Hace poco, un amigo me comentaba cuán harto estaba que casi todas las películas de animación que nos llegaban a los cines estuviesen protagonizadas sistemáticamente por adorables, y en gran parte de los casos coleccionables, animalillos convenientemente antropomorfizados.

Con Kung Fu Panda, Dreamworks en su división de animación vuelve a apostar fuerte por ello para reventar las taquillas del verano 2008. En este caso con la historia de Po, un panda gordo, flojo, y muy pero que muy friki que, de buenas a primeras, es elegido como el legendario guerrero del Dragón, y por tanto, el salvador del Valle de la Paz donde residen del malvado tigre de las nieves, Tai Lung.

No vamos a entrar en disertaciones sobre la elección de animales parlantes como protagonistas de las películas de animación por ordenador del estudio, puesto que al final sólo serían especulaciones sin ningún apoyo de declaraciones oficiales. No obstante es curioso destacar que el mismo estudio, en todas sus películas de animación tradicional sí que apostó por modelos humanos (El príncipe de Egipto, La Ruta hacia El Dorado, Sinbad) cuando en las de animación por ordenador son, con suerte, secundarios (HormigaZ, Shrek, El espantatiburones, Madagascar, Bee Movie, Vecinos Invasores…).

La historia de Kung Fu Panda no deja de ser un hilo conductor muy básico y fino del que colgar las cosas que realmente interesan, es decir, personajes ultramolones que te vienen en el Happy Meal, sucesiones de gags que sostengan el ritmo y alguna que otra enseñanza sobre valores esenciales para los pequeños de la casa (debo añadir, muy finamente orientalizadas a lo zen). Pero, no nos engañemos, demonios, yo he pagado para eso y justamente eso es lo que he obtenido. Técnicamente, Kung Fu Panda sienta un nuevo estándar para la compañía, eones lejos de animales de zoo y abejas, con un acabado de texturas extraordinario, una dirección artística depurada hasta la excelencia y una gestualidad de los personajes de quitarse el sombrero.

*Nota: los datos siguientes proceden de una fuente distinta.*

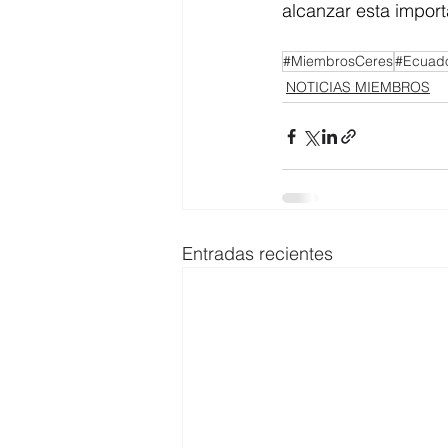
alcanzar esta impor
#MiembrosCeres
#Ecuado
NOTICIAS MIEMBROS
Entradas recientes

Y esa es la gran baza del panda rechoncho. Que te hace reír no por lo que diga, sino por las caras que pone, que lo dicen todo. Es tremendo. En algunos casos, casi chaplinesco, lo cual, en un entorno lleno de referencias a clásicos del género de las artes marciales, no choca sino complementa fantásticamente. En una historia sobre el destino, la confianza y, chiquipunto para el equipo de los guionistas, la decepción, que no deja de ser el motor de un villano medianamente carismático, algo sobre la media y con lo que darnos con un adoquín en los dientes, Po es un repertorio de recursos físicos. Mimos, miradas, movimientos imposibles de no-cejas, porque no las tiene, sus andares, la manera de encajar una y mil veces la sucesión de ostias como panes que recibe estoicamente… es un personaje que no te cansas de ver.

Visualmente la peli es una sobrada tras otra, para empezar, por los insertos hechos con animación tradicional (y un uso imposible del español en los diálogos, muy tremendo). La fluidez de las escenas de pelea, que lleva la cámara en un frenesí sin ataduras, la sucesión de bullet-times que se distribuyen fifty-fifty entre el lucimiento y la búsqueda de la risa, el diseño y coreografía de ciertos momentos, como la imposible lucha con los palillos chinos… Todo acompañado por Hans Zimmer y John Powell a panchas en la banda sonora. Perros viejos de la compañía y de este tipo de producciones, no realizan una obra maestra, que tampoco se requería, pero dotan al tema principal de Po la socarronería, un poco a lo Kill Bill, que el desenfadado tono de la cinta requería.

Neuronas fuera. Palomitas y refresco dentro. Kung Fu Panda da hora y media de diversión asegurada. Mínimo este verano. Muy posiblemente, sus secuelas, alguno que otro más.

PUNTUACIÓN: 6.75 / 10

LO MEJOR: Po.

LO PEOR: Es muy básica. Terriblemente básica.

EL MOMENTO: El terrible golpe del tornillo del dedo, ¡chacaflush!